We can’t walk into that mansion with this tension hanging between us. Not with my father and grandfather waiting at the dinner table.
We needed to talk.
Even if all he gave me was silence… I’d take it. I’d sit in it with him, wait it out, pull the words from his guarded heart if I had to.
But before I can even open my mouth, he beats me to it.
“Are you tired of me?” he asks, voice low, barely above a whisper.
He’s not looking at me. His gaze is fixed on his hands, rubbing slowly at his palms like he’s trying to soothe himself. A nervous habit. One I’ve come to recognize when he’s spiraling.
I straighten, heart sinking.
“I will never get tired of you,” I say immediately, my voice firm, unshakably certain, so he knows I mean it. “Why would you even think that?”
His head lifts slowly, and for the first time in hours, his eyes find mine.
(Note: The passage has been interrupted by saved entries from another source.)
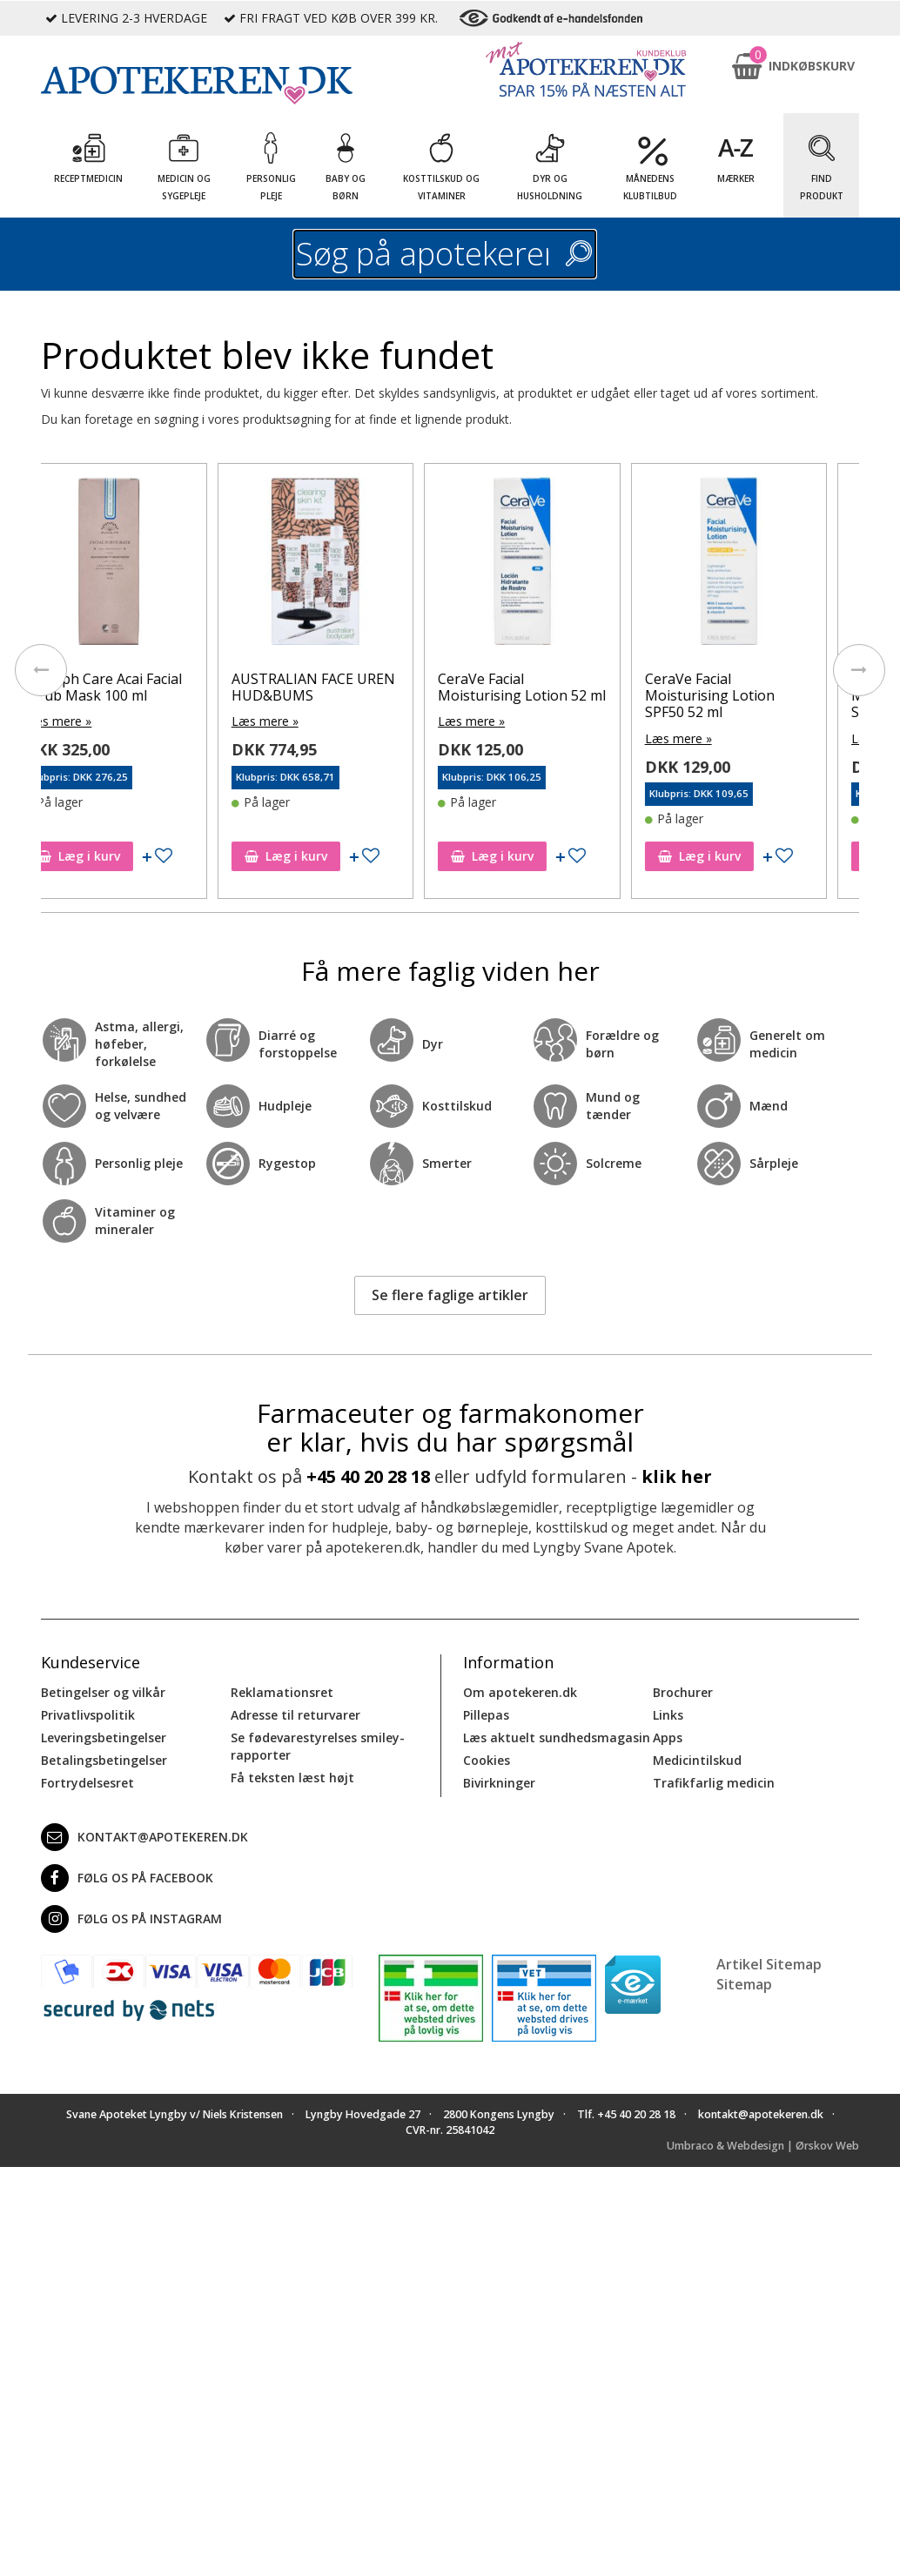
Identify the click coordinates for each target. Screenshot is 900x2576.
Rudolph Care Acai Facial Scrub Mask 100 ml (134, 687)
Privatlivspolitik (88, 1715)
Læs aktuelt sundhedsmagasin (556, 1737)
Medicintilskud (697, 1760)
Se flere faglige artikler (450, 1295)
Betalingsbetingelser (104, 1760)
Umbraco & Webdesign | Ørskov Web (763, 2145)
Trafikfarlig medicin (714, 1782)
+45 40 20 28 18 (368, 1476)
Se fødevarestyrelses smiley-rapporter (318, 1746)
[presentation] (41, 670)
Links (668, 1715)
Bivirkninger (499, 1782)
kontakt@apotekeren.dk (144, 1837)
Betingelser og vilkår (103, 1692)
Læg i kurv (110, 856)
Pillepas (486, 1715)
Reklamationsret (282, 1692)
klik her (676, 1476)
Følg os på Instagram (131, 1919)
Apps (667, 1737)
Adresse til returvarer (295, 1715)
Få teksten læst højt (292, 1777)
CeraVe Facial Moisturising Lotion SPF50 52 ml (741, 695)
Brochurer (683, 1692)
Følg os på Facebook (127, 1878)
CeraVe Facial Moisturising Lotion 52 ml (553, 687)
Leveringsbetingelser (103, 1737)
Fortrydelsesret (87, 1782)
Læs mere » (89, 721)
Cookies (486, 1760)
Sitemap (744, 1984)
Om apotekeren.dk (520, 1692)
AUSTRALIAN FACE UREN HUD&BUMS (344, 687)
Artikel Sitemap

They’re glassy, guarded, brimming with something I hate seeing on his face—uncertainty. Doubt. Like he’s scared I’ll vanish like he’s expecting me to.
“Then are you still mad at me?” he asks, and there’s a flicker of something fragile in his voice, a sad, hesitant hope that breaks something in my chest. “I’ve apologized, Alex… I have, since yesterday.”
“I know,” I say softly. “I was mad, yes, but I’m not anymore.”
He studies me, really studies me, like he’s trying to read between the lines of my face. And I let him. I let him see it all: the truth, the want, the care. I let him see that I’m not mad anymore… that I was never truly mad at him. Not in the way he thinks.
His brows pinch, his mouth tightens.
“Then why?” he asks, and there’s a tremble in the way he says it, like he’s holding something in and it’s starting to crack.
“Why what?” I ask, even though I know exactly what he means.
I want him to say it. I want him to name it. To let it out.
And he does.
I see his eyes narrow, frustration bleeding through. From the soft glow of the car’s dashboard, I can see the blush rising on his neck—embarrassed, angry, confused.
Then he lets out a low, frustrated sound.
“Why do you keep stopping?” he demands, voice tight with emotion. “Since you brought me back home after that shit with Oliver… you haven’t touched me. It’s been two days.”